A Colômbia viveu sua batalha frontal contra os direitos das mulheres e a diversidade sexual e de gênero em 2016, durante a campanha do plebiscito sobre os acordos de paz entre o governo e as antigas Forças Armadas Revolucionárias da Colômbia (FARC). Os evangélicos, cristãos e pentecostais foram as principais forças a fazer campanha contra os acordos de paz. E o motivo era a "ideologia do gênero".

"Já não será (?) imposta às nossas crianças, através de uma cartilha, mas estará na Constituição. O governo e as FARC estão tentando fazer da ideologia de gênero uma norma constitucional", afirmava conservadores como o antigo procurador do país Alejandro Ordóñez. Essa visão continua a permear as escolas do país hoje, assim como no Brasil e Equador, onde se faz oposição à educação sexual.

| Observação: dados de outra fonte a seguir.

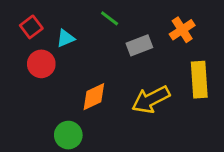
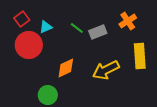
green line: (110, 18) -> (77, 28), moved
red circle: (41, 64) -> (29, 45), size x1.4

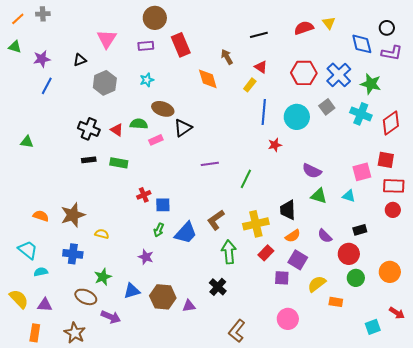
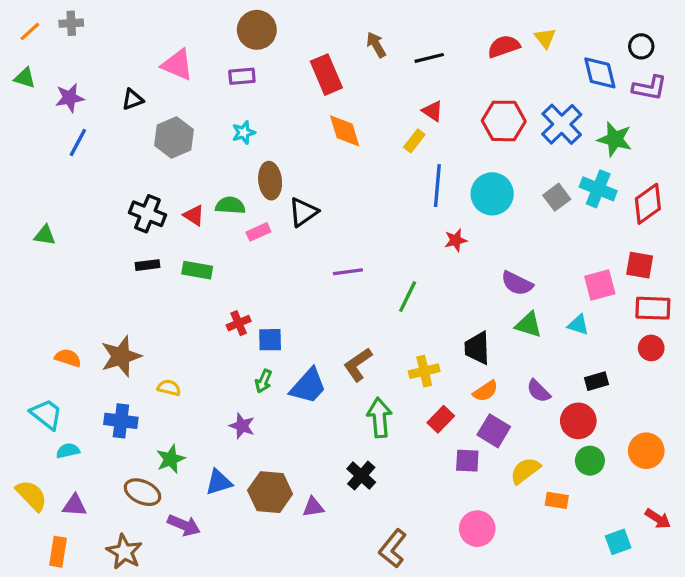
pink triangle: (107, 39) -> (177, 65), turned -40
red rectangle: (181, 45) -> (326, 75), moved
brown arrow: (227, 57) -> (376, 45), moved
gray square: (327, 107) -> (557, 197), moved
brown ellipse: (163, 109) -> (270, 181), turned 65
yellow cross: (256, 224) -> (424, 371), size x0.7

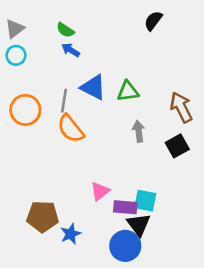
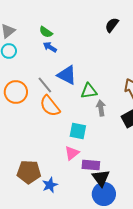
green triangle: (128, 91) -> (89, 91), moved
gray line: (64, 101) -> (45, 85), turned -48
cyan square: (145, 201) -> (78, 131), moved
blue circle: (125, 246) -> (104, 194), moved

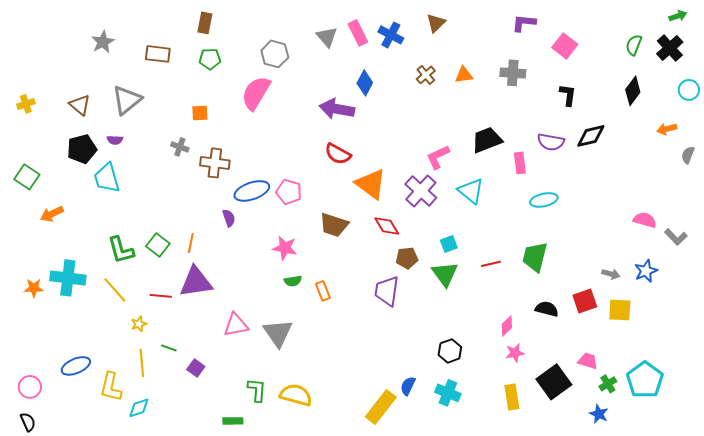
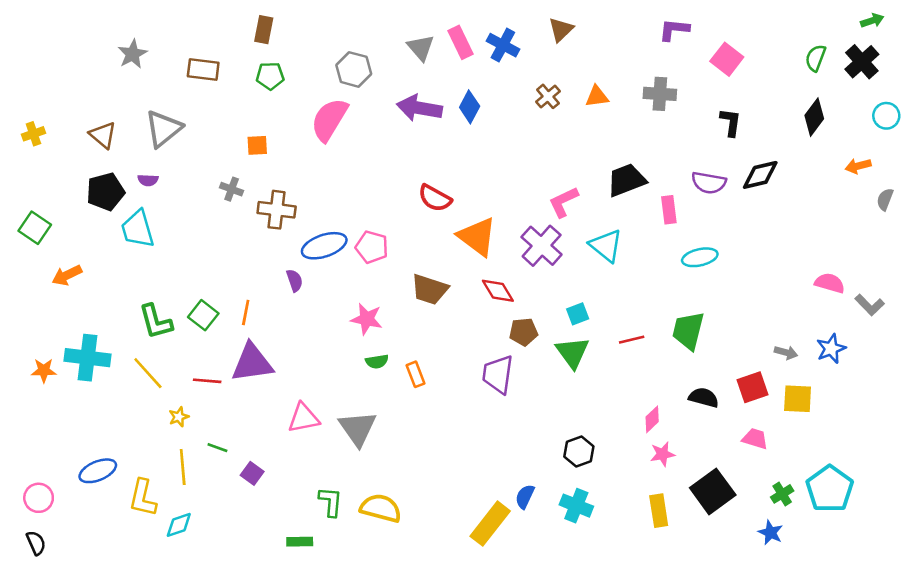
purple arrow: (337, 109) -> (419, 108), moved
pink trapezoid: (588, 361) -> (755, 439), moved

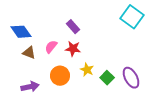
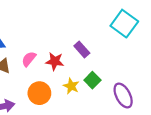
purple rectangle: (73, 27) -> (82, 50), moved
green square: (107, 78) -> (92, 80), moved

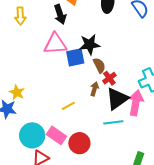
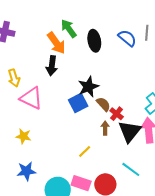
black arrow: (60, 14) -> (52, 66), turned 42
pink triangle: (55, 44) -> (31, 98), moved, turned 45
yellow star: (17, 92) -> (23, 136), moved
cyan line: (113, 122) -> (131, 169), moved, turned 60

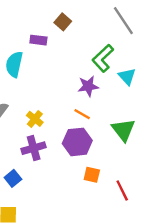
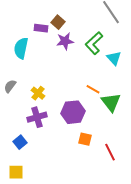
brown square: (63, 22) -> (58, 22), moved
purple star: (88, 86) -> (65, 41), moved
orange line: (82, 114) -> (93, 89), moved

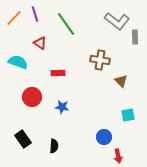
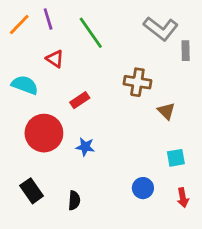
red rectangle: (58, 73) -> (80, 100), turned -32
red circle: (32, 97) -> (44, 133), size x1.4
red arrow: (118, 156) -> (183, 198), moved

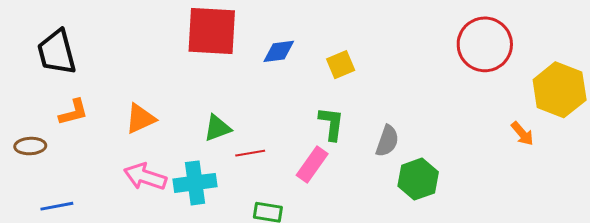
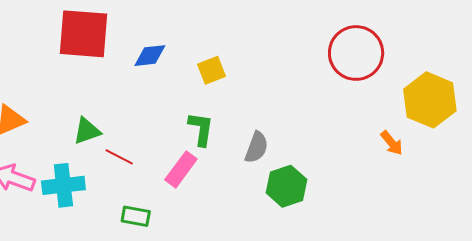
red line: (250, 153) -> (119, 157), turned 36

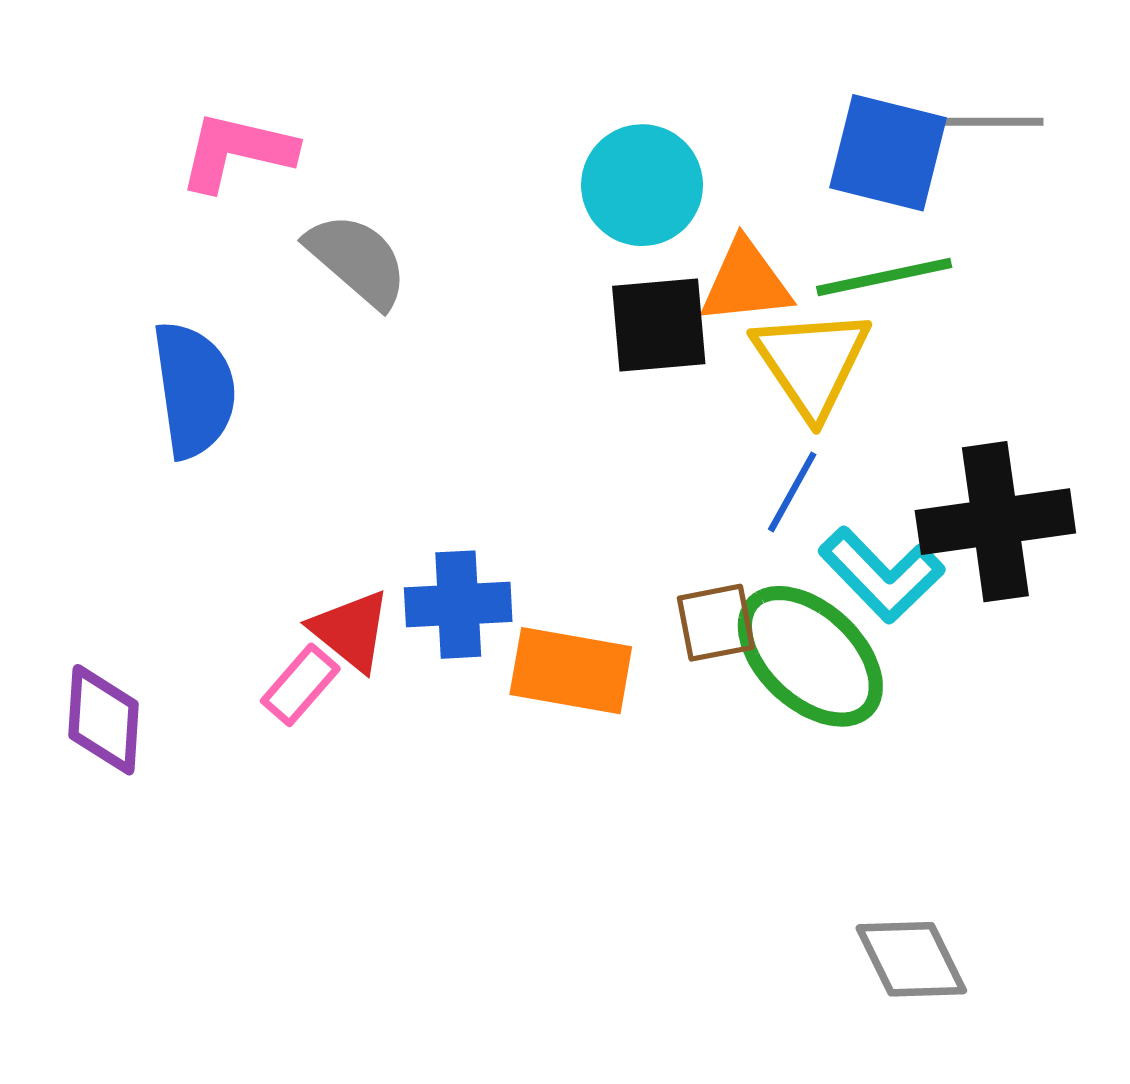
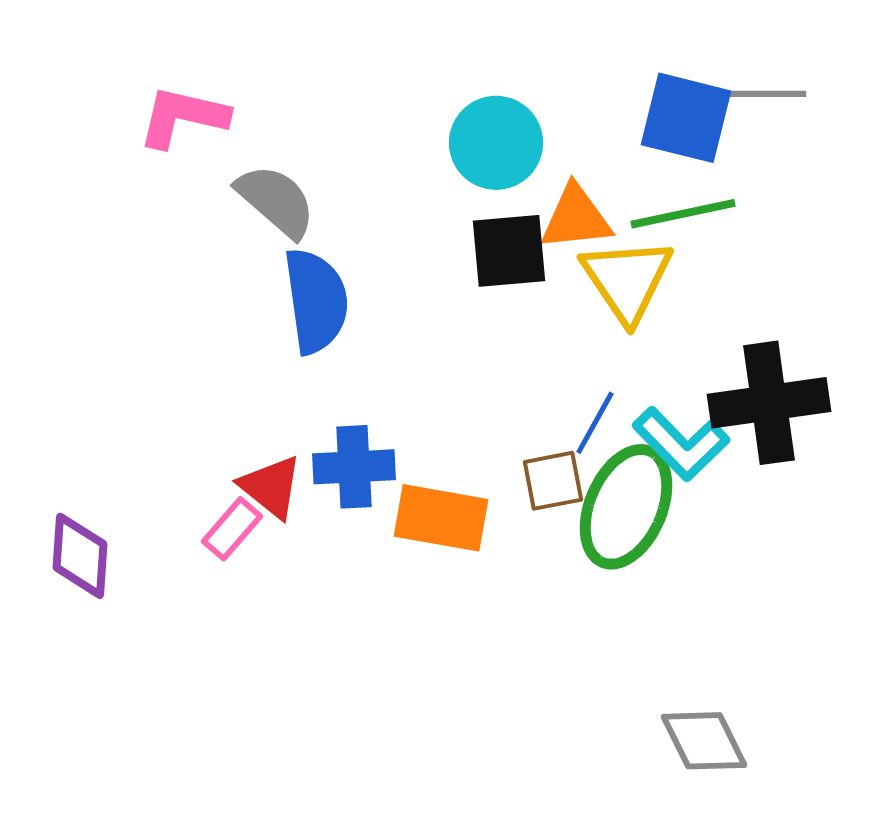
blue semicircle: (194, 390) -> (316, 301), moved
blue line: (792, 492) -> (595, 423), moved
green ellipse: (810, 656) -> (626, 507), turned 70

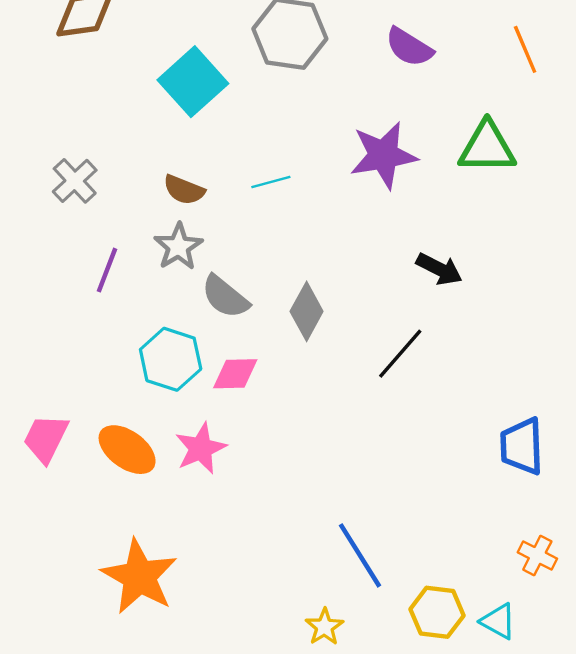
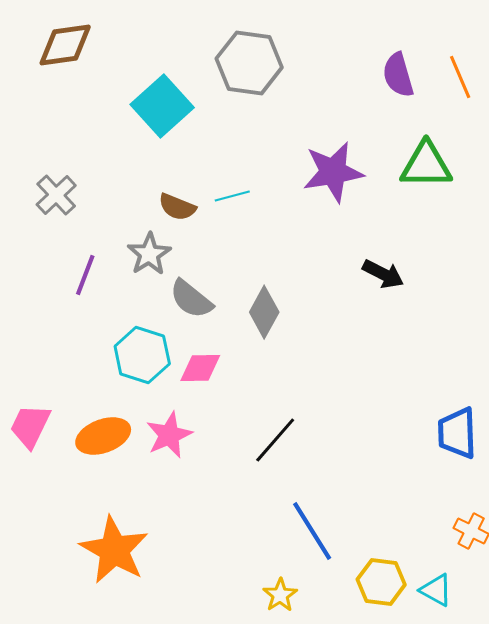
purple semicircle: (409, 47) -> (398, 75), moved, turned 42
brown semicircle: (184, 190) -> (177, 207), moved
black line: (400, 354) -> (275, 440), moved
orange ellipse: (127, 450) -> (103, 436), turned -56

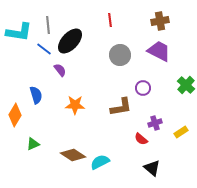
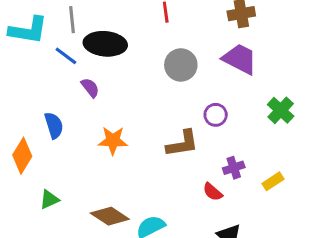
black ellipse: (70, 41) -> (105, 44), turned 52

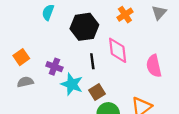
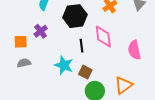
orange square: (21, 57) -> (21, 42), turned 32
purple cross: (54, 67) -> (41, 31), moved, turned 32
brown square: (97, 92) -> (85, 72), turned -32

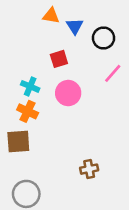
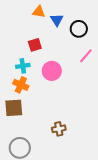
red square: (59, 59) -> (35, 45), moved
cyan cross: (30, 86) -> (23, 66), turned -32
brown cross: (89, 169) -> (59, 129), moved

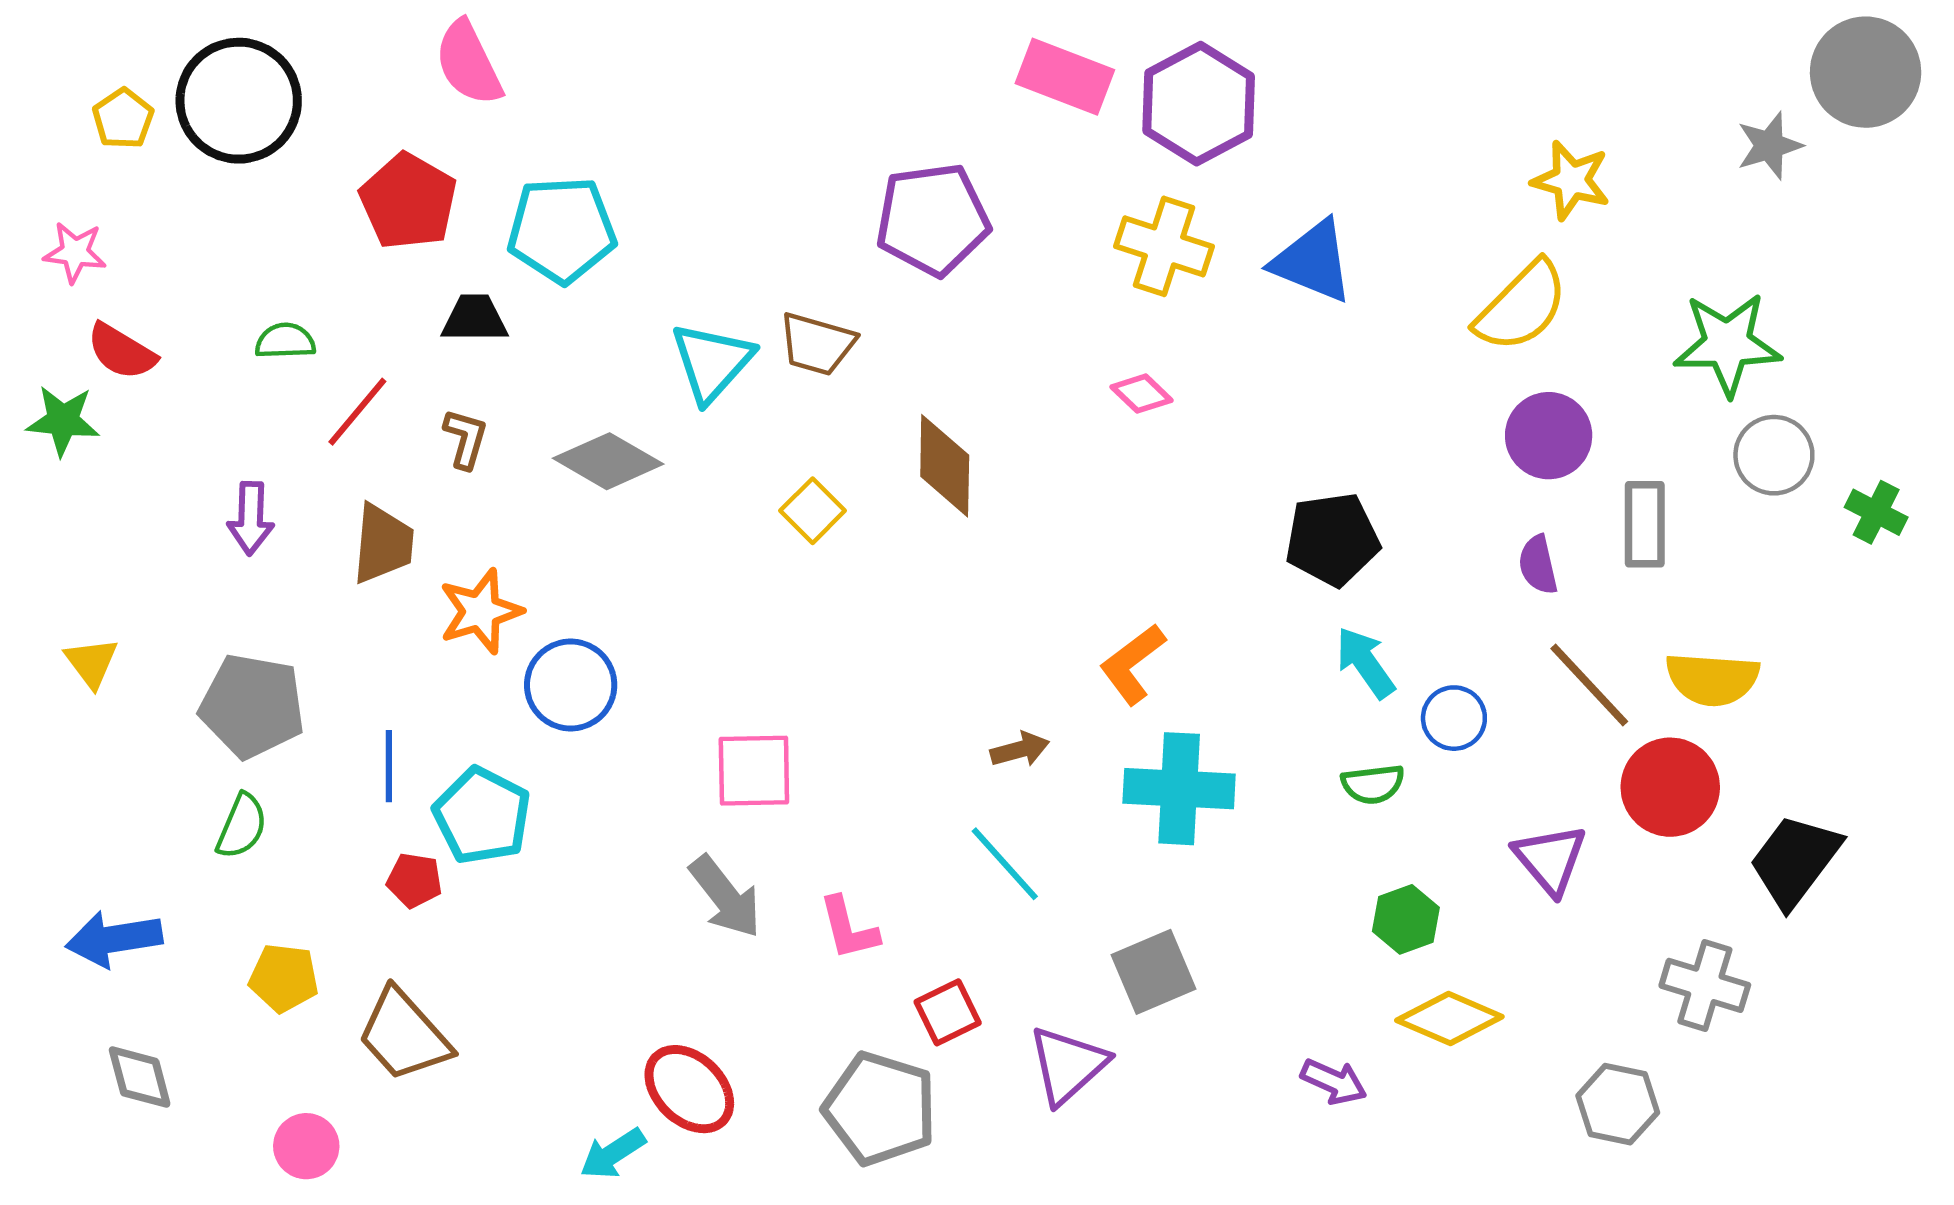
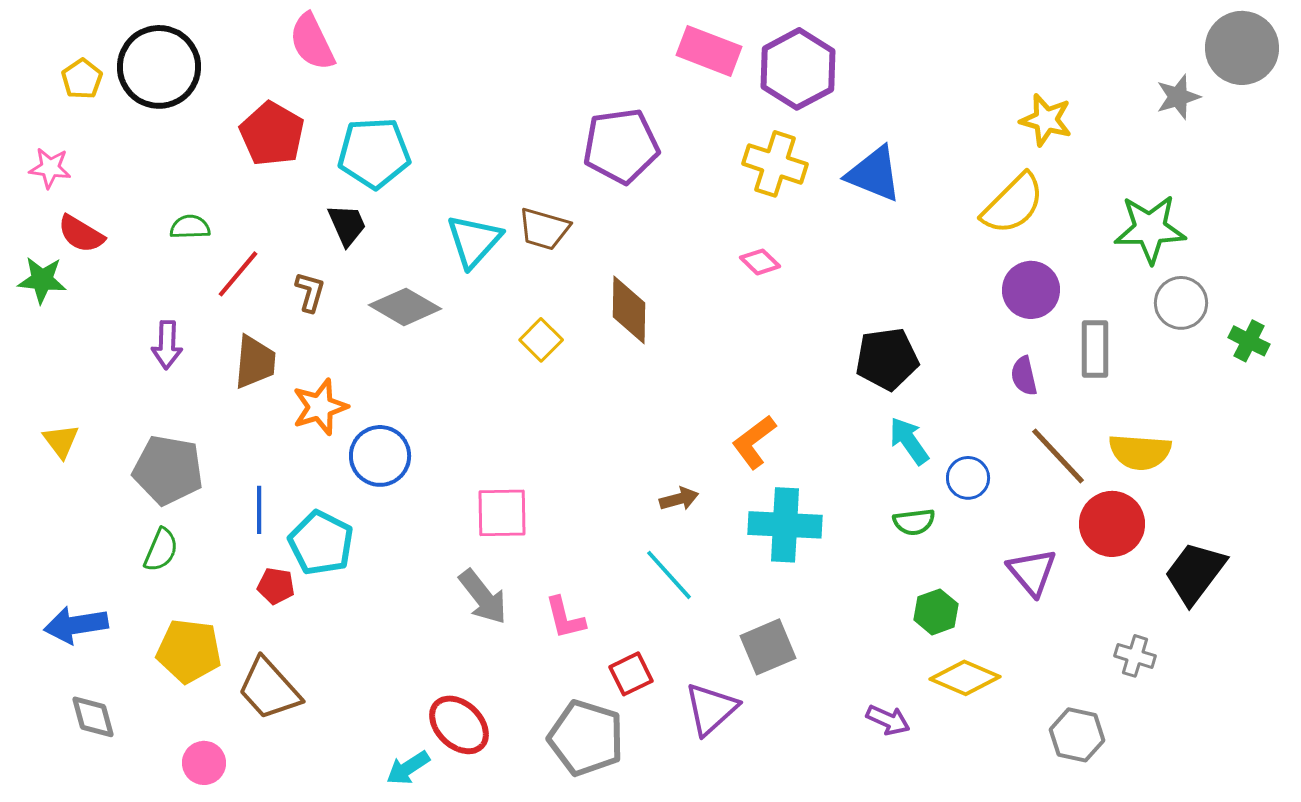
black trapezoid: (475, 318) -> (347, 225), moved, turned 66
yellow pentagon: (284, 978) -> (189, 651), size x1.4
gray cross: (1705, 985) -> (1135, 656), size x0.7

Meninas transgênero como a colombiana Luna - narrada pela reportagem -, sofreu violência no ambiente escolar devido à sua identidade de gênero.

*Esta reportagem transfronteiriça é uma parceria de AzMina com Manifiesta e Andariegas (Colômbia), Edición Cientonce (Equador).

O trabalho foi realizado por quatro jornalistas dos três países da América Latina, com apoio do Consorcio para Apoyar al Periodismo Independiente en la Región (CAPIR) e Institute for War and Peace Reporting (IWPR).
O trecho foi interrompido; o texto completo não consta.